Giovani registi precari crescono

Ai giovani autori, scrittori o cineasti che siano, si consiglia sempre di utilizzare per la loro opera di esordio un soggetto di cui conoscono perfettamente ogni minimo dettaglio e segreto. Però, ad essere onesti, non è sufficiente essere ferrati nella materia trattata per non venir bollati immediatamente da pubblico e critica come superficiali od omologati. Perché la magia di un'opera prima si compia c'è soprattutto bisogno di un punto di vista, di un tocco personale e di uno sguardo che, per quanto condizionato da riferimenti culturali precisi, sappia rivisitare tutto in un modo unico. Certo, è più facile a dirsi che a farsi ma non impossibile. Sydney Sibilia, ad esempio, è riuscito chiaramente nell'intento con Smetto quando voglio andando ben oltre qualsiasi aspettativa iniziale. Poco più che trentenne, il neoregista ha avuto l'intuizione di prendere le sue esperienze personali come animatore di villaggi, cassiere in una nota catena di fast food a Londra e realizzatore di cortometraggi unendole alla realtà sociale attuale non certo brillante e a chiari riferimenti cine-televisivi alla Breaking Bad. Il tutto miscelato con una comicità schietta e mai artefatta che rende la visione di Sibilia psichedelicamente personale. In questo modo è possibile partire da un articolo di giornale sul precariato dei laureati, andare oltre il problema sociale di una meritocrazia assente e farne una commedia dal tono dolce/amaro capace di essere ancora più sferzante di qualsiasi film di denuncia. Perché, come molti dei nostri grandi autori del passato c'insegnano, un regista non ha a sua disposizione arma più feroce e tagliente di una risata.

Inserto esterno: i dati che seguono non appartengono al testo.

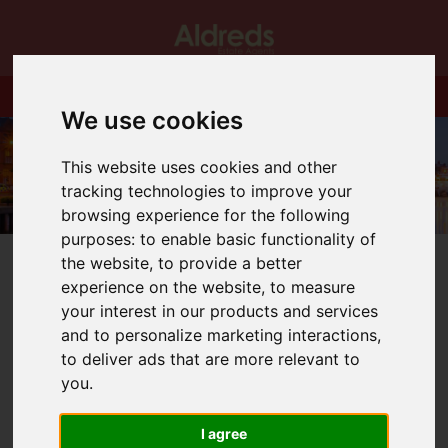
We use cookies
This website uses cookies and other
tracking technologies to improve your
browsing experience for the following
purposes:
to enable basic functionality of
the website
,
to provide a better
experience on the website
,
to measure
your interest in our products and services
and to personalize marketing interactions
,
You are here:
Home
Blog
to deliver ads that are more relevant to
Delighted to Support Circus Starr
you
.
Latest News
I agree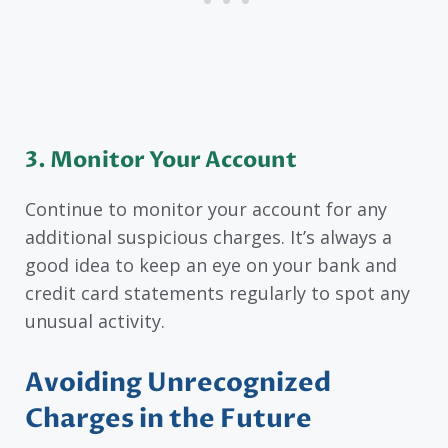
3. Monitor Your Account
Continue to monitor your account for any
additional suspicious charges. It’s always a
good idea to keep an eye on your bank and
credit card statements regularly to spot any
unusual activity.
Avoiding Unrecognized
Charges in the Future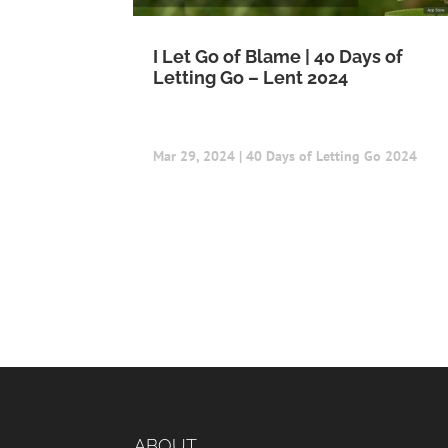
I Let Go of Blame | 40 Days of
Letting Go – Lent 2024
Mar 29, 2024
|
40 Days of Letting Go 2024
ABOUT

Quando The Big Bang Theory incontra Ocean's Eleven a Roma

Prendiamo dei tipi alla Sheldon, Leonard, Howard e Raj e, per poco più di novanta minuti, proviamo ad allontanarli dal loro protetto mondo di genialità trapiantandoli nella realtà romana e costringendoli a trasformarsi in truffatori ammiccanti alla Ocean's eleven. Sulla carta il risultato può sembrare assurdo e totalmente folle, ma quando il team più furbo di Las Vegas incontra quello meno preparato al crimine di Roma si producono impreviste scintille di comicità. Il merito va soprattutto ad una coppia di sceneggiatori, Andrea Garello e Valerio Attanasio, capaci di consegnare un film finalmente scritto. Un'opera che, oltre la struttura narrativa più elementare, si prende cura di dettagli spesso sottovalutati come la personalità di ogni singolo membro del gruppo e l'evoluzione di tutti i personaggi coinvolti nella vicenda. Anzi, pur ricalcando alcune atmosfere alla Soderbergh, i "sette di Zinni" rivendicano una personalità forte e autonoma che si fa sentire nel background di provenienza, nel linguaggio come nelle reazioni al mondo esterno. In questo modo Edoardo Leo, Pietro Sermonti, Libero De Rienzo, Valerio Aprea, Stefano Fresi, Lorenzo Lavia e Paolo Calabresi sotto gli smoking presi a prestito rimangono comunque i linguisti capaci di litigare in latino, gli economisti con la fissa di contare le carte a poker, gli archeologi affamati con presunti principi di celiachia ed i chimici corpulenti ma agili, vittime della loro stessa creatura. Tutto questo per raccontare, in chiave moderna e attuale, i pregi e le miserie dell'Italiano che, pur avendo migliorato il suo livello culturale, di fronte al rifiuto della società reagisce ancora con l'inventiva un po' estrema e sprovveduta di quei soliti ignoti.